PROBLEM - Read the data below line by line and copy each one with "Петросяна" in it.

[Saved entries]

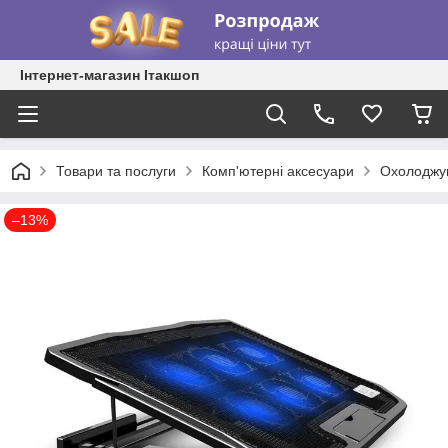
Інтернет-магазин Ітакшоп
Товари та послуги
Комп'ютерні аксесуари
Охолоджую
–13%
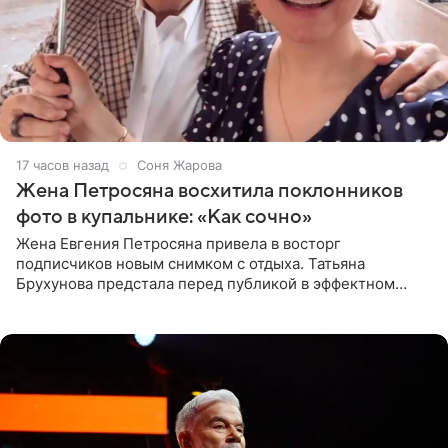
17 часов назад
Соня Жарова
Жена Петросяна восхитила поклонников
фото в купальнике: «Как сочно»
Жена Евгения Петросяна привела в восторг
подписчиков новым снимком с отдыха. Татьяна
Брухунова предстала перед публикой в эффектном
черно-сиреневом монокини, позируя прямо в бассейне.
«Ох, как сочно», «Татьяна,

SOLUTION TO THIS EXERCISE -
Жена Петросяна восхитила поклонников
Жена Евгения Петросяна привела в восторг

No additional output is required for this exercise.